Dans certains contextes (arides notamment), il sera même préférable de cultiver plutôt dans des creux pour conserver l'humidité.
Stratégies d'Optimisation et de Gestion des Risques
Pour minimiser les risques liés à l'utilisation du fumier et à la gestion des buttes, plusieurs pratiques sont à adopter :
- Compostage du fumier : Toujours utiliser du fumier bien décomposé ou composté. C'est l'étape clé pour neutraliser les pathogènes, les graines d'adventices et réduire l'agressivité de l'azote frais.
- Dosage et équilibre : Appliquer une couche fine de fumier et adapter la quantité selon la richesse du sol et les besoins des cultures. Éviter la surdose. Varier les sources de matière organique pour un équilibre durable.
- Moment d'apport : Le meilleur moment est l’automne ou l’hiver pour les apports principaux de fumier frais, afin qu'il ait le temps de se décomposer avant le printemps. Au printemps, utiliser uniquement du fumier bien mûr ou intégré au compost.
- Association avec paillages carbonés : Pour les fumiers ou composts riches, il est judicieux de les recouvrir d'un paillage carboné (paille, foin, feuilles mortes) pour équilibrer l'apport et éviter la formation de croûte en surface.
- Observation et rotation des cultures : Dans le cas de buttes permanentes, où l'espace de culture est très sollicité, il est important de veiller au maintien de la fertilité. Cela demande une attention particulière pour nourrir la microfaune du sol et favoriser la création d’humus. Il est préférable de savoir ce qui a été cultivé dans ce même espace les saisons précédentes afin de ne pas y replanter la même chose. Cela est nécessaire pour ne pas épuiser le sol et pour éviter les attaques de ravageurs.

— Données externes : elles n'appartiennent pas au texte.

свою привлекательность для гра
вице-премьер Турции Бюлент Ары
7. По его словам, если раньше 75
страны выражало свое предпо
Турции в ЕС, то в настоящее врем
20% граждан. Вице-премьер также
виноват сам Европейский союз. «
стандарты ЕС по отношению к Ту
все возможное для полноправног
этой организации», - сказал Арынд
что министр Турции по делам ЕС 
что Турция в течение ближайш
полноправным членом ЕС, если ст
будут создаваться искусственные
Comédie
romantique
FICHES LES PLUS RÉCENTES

L'expérience d'une butte forestière, bien que demandant un gros travail initial, a démontré des avantages tels qu'une excellente productivité, des cultures plus vigoureuses, précoces et résistantes, et la facilité de travailler sans se baisser avec quasiment plus de travail de désherbage ni d'apports de matières organiques après la mise en place. Cependant, elle a également mis en lumière des inconvénients comme la présence de rongeurs et de limaces, le temps nécessaire pour que la butte "mûrisse" (résultats médiocres la première année), et une perte d'espace pour les petits potagers due aux allées nécessaires.

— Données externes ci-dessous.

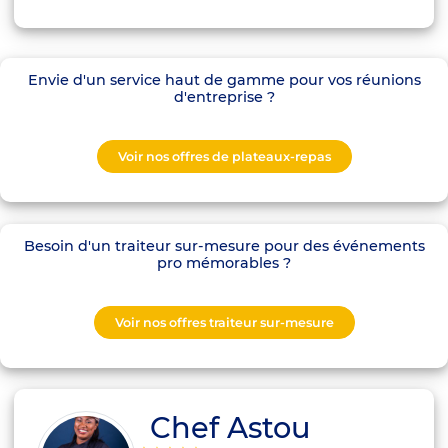
Envie d'un service haut de gamme pour vos réunions
d'entreprise ?
Voir nos offres de plateaux-repas
Besoin d'un traiteur sur-mesure pour des événements
pro mémorables ?
Voir nos offres traiteur sur-mesure
Chef Astou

En somme, la culture sur butte en permaculture, enrichie de fumier, offre un potentiel immense pour la productivité et la vitalité du sol. Cependant, la réussite dépend d'une compréhension approfondie des dynamiques de décomposition, de la gestion des nutriments et d'une adaptation constante au contexte local. L'excès, même d'une ressource aussi précieuse que le fumier, peut avoir des conséquences contre-productives, soulignant l'importance de l'équilibre et de l'observation attentive en permaculture.